Today Activision Blizzard made public a tool that it plans to deploy across its teams in the coming months. It’s called the “Diversity Space Tool,” and unlike other game development tools, it’s not directly used to generate game content, but rather to evaluate the diversity of game characters and quantify that diversity in numbers and spider charts.
The tool was apparently created by the team at Candy Crush developer King, and tested on games like Call of Duty: Vanguard, which featured an international cast of diverse characters fighting Nazis in World War II. It’s also been tested by the Overwatch 2 team, who expressed “optimistic first impressions.
There’s plenty of good intent behind this new tool. King Globalization Project Manager Jacqueline Chomatas explained in Activision Blizzard’s blog post that the intent of the tool was to evaluate game characters while they’re being iterated on, to help show their creators there might be stereotypical patterns being expressed that reinforce classic ideas of sexism, racism, or other biases.
Calling it a “measurement device,” Chomatas explained that the tool is meant to “identify how diverse a set of character traits are and in turn how diverse that character and casts are when compared to the ‘norm.’”
King employees also apparently spent time developing this tool in their off-hours as a “volunteer” effort, which does not bode well for a company claiming this as an effort to prioritize diversity.
Again, there’s a lot of good intent here. But game developers on social media are mostly expressing negativity in the wake of Activision Blizzard’s announcement. If you dig into how the tool works, things get very uncomfortable very quickly.
Chomatas’ explanation of how the tool works highlights a core complaint many game developers have: All of the characters run through the tool are being judged against a “norm,” and that “norm” seems to be an able-bodied, white, cisgender straight man. Characters’ diversity scores are increased when they deviate from that description.
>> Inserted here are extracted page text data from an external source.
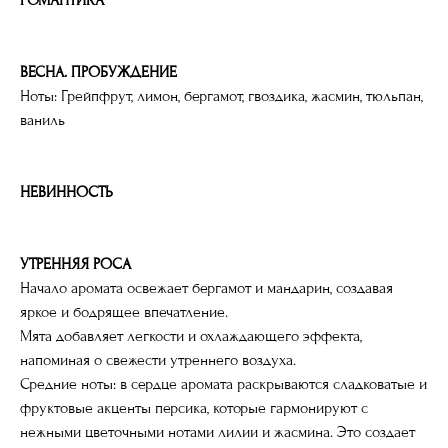
ВЕСНА. ПРОБУЖДЕНИЕ
Ноты: Грейпфрут, лимон, бергамот, гвоздика, жасмин, тюльпан,
ваниль
НЕВИННОСТЬ
УТРЕННЯЯ РОСА
Начало аромата освежает бергамот и мандарин, создавая
яркое и бодрящее впечатление.
Мята добавляет легкости и охлаждающего эффекта,
напоминая о свежести утреннего воздуха.
Средние ноты: в сердце аромата раскрываются сладковатые и
фруктовые акценты персика, которые гармонируют с
нежными цветочными нотами лилии и жасмина. Это создает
A screenshot of Overwatch Egyptian medical sniper Ana highlights how uncomfortable this gets. She’s rated on a number of axes that are collated into a spider chart, and given ratings on them. Being Egyptian gets her a “culture” score of 7, as does being Arabic. Her age (60 years old) also lands her a 7, and her physical ability (only having one eye) is rated at a 4.
Her “cognitive ability” is rated at a 0, indicating that whatever Ana’s cognitive ability is, it’s part of the “baseline” that other characters might be judged against.
I cannot express enough how deeply uncomfortable that paragraph was to write. I have tried to write three paragraphs highlighting how even Ana’s normative “cognitive ability” shows the dangers establishing such a norm and deleted each one because of how gross they all sounded.
Why is the “norm” so heavily favored?
Michael Yichao, a narrative designer at Phoenix Labs, neatly called out how weird it was to create such a system that judges characters against a norm. “This tool assumes white male as the baseline against which ‘points’ are earned via deviation, which is in itself reinforcing rather than reimagining currently non-inclusive paradigms,” he pointed out.
It doesn’t help that many of the metrics picked by King and Activision Blizzard uncomfortably mirror real-world beliefs of racists and bigots. The eugenics movement of the early 20th century took particular enjoyment with the 19th century study of phrenology; a practice where one’s intelligence (or cognitive ability) supposedly correlated to the size and shape of one’s skull.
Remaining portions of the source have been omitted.